[What this task involves] Count the lines below with the string "Lobo" in them. Only the number should be given.
START The data
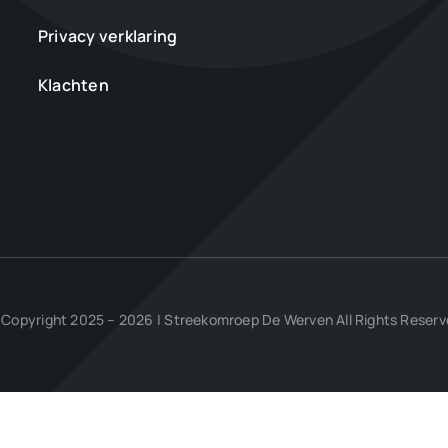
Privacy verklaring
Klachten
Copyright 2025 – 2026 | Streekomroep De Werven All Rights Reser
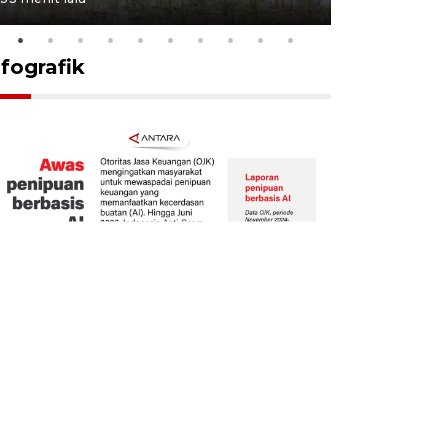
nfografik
END The data
START The data
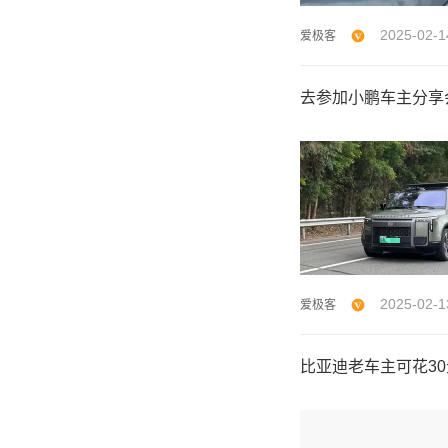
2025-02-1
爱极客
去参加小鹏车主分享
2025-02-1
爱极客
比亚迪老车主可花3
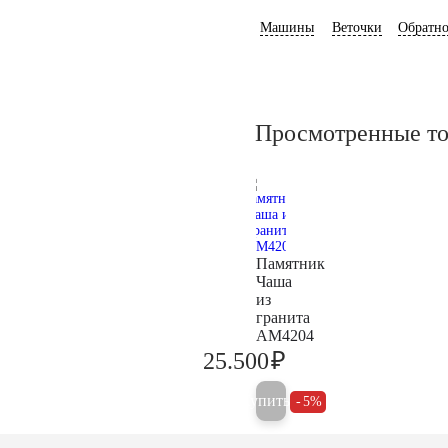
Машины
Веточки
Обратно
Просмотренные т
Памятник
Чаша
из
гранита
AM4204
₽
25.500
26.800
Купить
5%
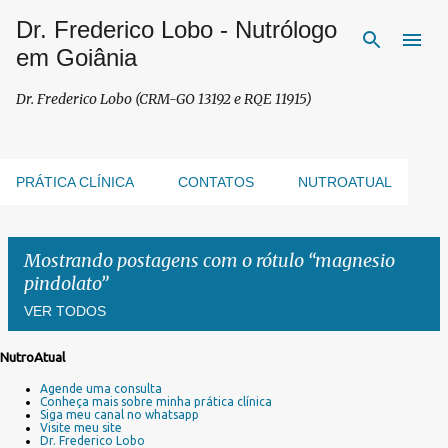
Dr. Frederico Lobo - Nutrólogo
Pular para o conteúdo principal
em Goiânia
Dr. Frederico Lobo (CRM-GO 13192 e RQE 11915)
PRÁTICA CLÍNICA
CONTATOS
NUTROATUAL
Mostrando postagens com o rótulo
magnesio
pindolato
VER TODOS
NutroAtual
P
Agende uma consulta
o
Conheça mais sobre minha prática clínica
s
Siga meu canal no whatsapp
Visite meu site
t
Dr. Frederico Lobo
END The data
[Solution] 3